Hass has said that his first memory is the sound of the foghorns in his native San Francisco, and browsing though a collection that spans his career will remind readers that his work has always had a strong regional flavor, rich with references to the history and natural beauty of California. The two often come together, as in “Palo Alto: The Marshes,” an early poem in which ghosts of a brutal past haunt the landscape.

       […] I knew her eyes
     had watched the hills seep blue with lupine after rain,
     seen the young peppers, heavy and intent,
     first rosy drupes and then the acrid fruit,
     the ache of spring.

Such vivid, sensual lines about the natural world are typical of Hass. Flowers, birds, and bodies of water—Californian and otherwise—are ubiquitous in his poems, where they tend to serve as signposts for human feeling. In his earlier work they are often featured players, while in more recent poems they are more likely to drop into the narrative in an offhand but powerful way. In one of the new poems in this collection, “The Red Chinese Dragon and the Shadows on Her Body in the Moonlight,” flowers stand in for everything an errant husband is abandoning.
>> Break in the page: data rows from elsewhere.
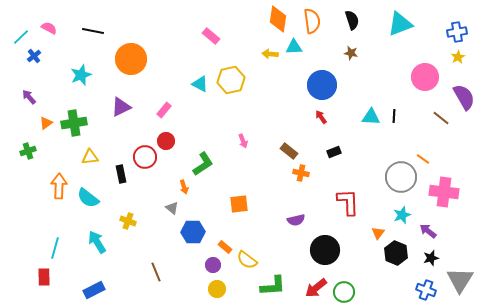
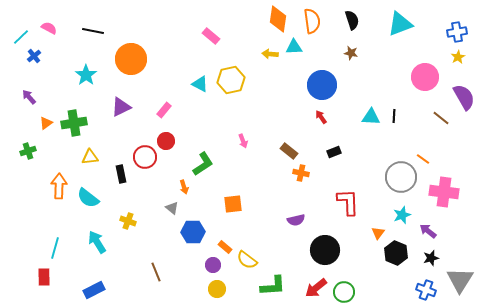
cyan star at (81, 75): moved 5 px right; rotated 15 degrees counterclockwise
orange square at (239, 204): moved 6 px left
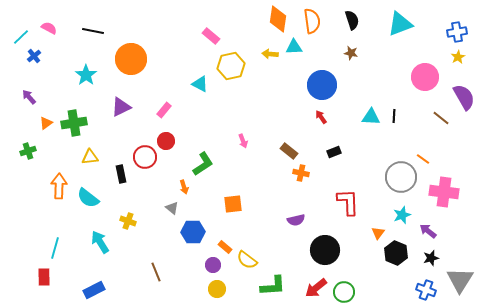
yellow hexagon at (231, 80): moved 14 px up
cyan arrow at (97, 242): moved 3 px right
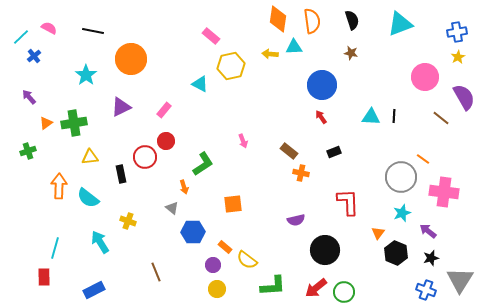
cyan star at (402, 215): moved 2 px up
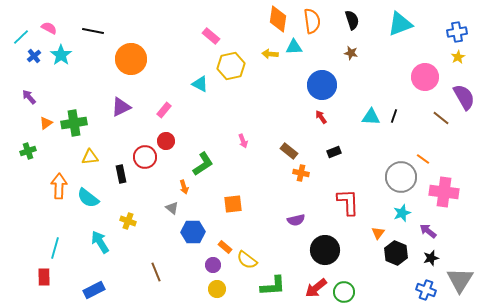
cyan star at (86, 75): moved 25 px left, 20 px up
black line at (394, 116): rotated 16 degrees clockwise
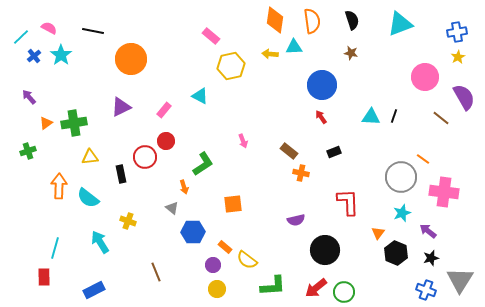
orange diamond at (278, 19): moved 3 px left, 1 px down
cyan triangle at (200, 84): moved 12 px down
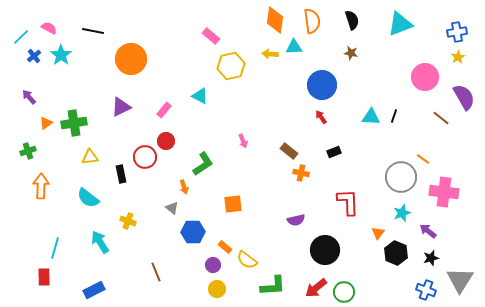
orange arrow at (59, 186): moved 18 px left
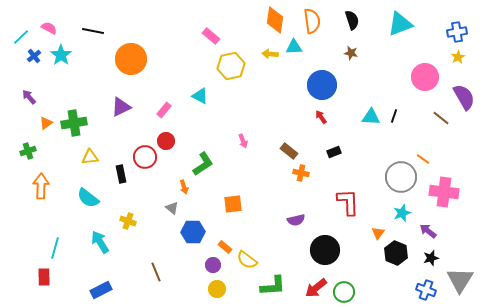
blue rectangle at (94, 290): moved 7 px right
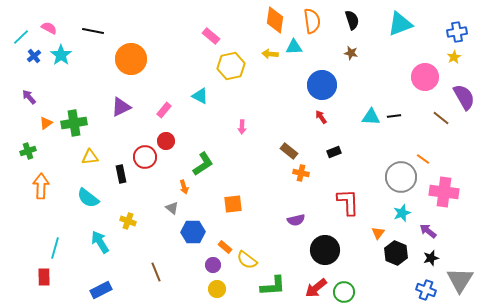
yellow star at (458, 57): moved 4 px left
black line at (394, 116): rotated 64 degrees clockwise
pink arrow at (243, 141): moved 1 px left, 14 px up; rotated 24 degrees clockwise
     [H]e’d felt unable to move, stuck in some deep well
     of dry sorrow, staring at the cold early blossoms
     of the plum trees and at the carelessly lovely look
     of the gardens his neighbors had, in the West Coast way,
     labored over …

Limning the convoluted, contradictory life of the heart in language that is both graceful and fiercely direct has always been Hass’s particular gift. Browsing through both new and older work in The Apple Trees at Olema, it’s clear that the gift was there from the beginning, and remains undiminished. The confused, wounded male psyche on display in “The Red Chinese Dragon” is depicted just as powerfully in “In Weather,” a poem from his 1973 collection, Field Guide.

     I tried to hate my wife’s cunt,
     the sweet place where I rooted,
     to imagine the satisfied disgust
     of cutting her apart,
     bloody and exultant
     in the bad lighting and scratchy track
     of butcher shops
     in short experimental films.
     It was easier than I might have supposed.

Readers who only know Hass from his more tender and cerebral poems like “Meditation at Lagunitas” may be surprised by the emotional brutality that occasionally crops up throughout his work. (And possibly also by his language. Hass never makes a fetish of profanity but if words like “fuck” and “cunt” distress you, he is not your poet.) Likewise, the antiwar rhetoric that creeps into the Pulitzer Prize-winning 2007 collection, Time and Materials, may not be to everyone’s taste, though anyone who shares Hass’s pacifist bent will take pleasure in the elegant polemics “Bush’s War” and “A Poem.”

Hass’s trolling of the dark side is balanced by his sly sense of humor. He likes to play, offering a clever literary riff in “The Nineteenth Century as a Song,” and a dumb-but-irresistible one-liner in “Poem with a Cucumber in It.” (If you think I am going to make / A sexual joke in this poem, you are mistaken.) But more often, humor provides ironic counterpoint in poems about grief and love. “My Mother’s Nipples” uses a series of impish rhymes—What could be more fair / than les nipples de ma mère?—to set the stage for a heartbreaking recollection of Hass’s alcoholic mother. The dash of absurdity saves the poem from the Eeyore-with-a-thesaurus tone that so often afflicts confessional poetry.

It’s always a pleasure to be able to explore the range of a poet’s work in a single volume, but there’s a particularly engaging quality to a retrospective collection like The Apple Trees at Olema, which allows a glimpse of the evolution of a poet who is still writing—who is still a work in progress, so to speak. With decades of work compressed into a single volume, the career of the poet becomes a narrative, but one that is intriguingly incomplete. The new poems in this collection show Hass to be as awake to the world and to language as the poet of Field Guide and Time and Materials, promising future work that is just as brilliant and moving.

Robert Hass will give a public reading at the Sewanee Writers’ Conference on July 23 at 11 a.m.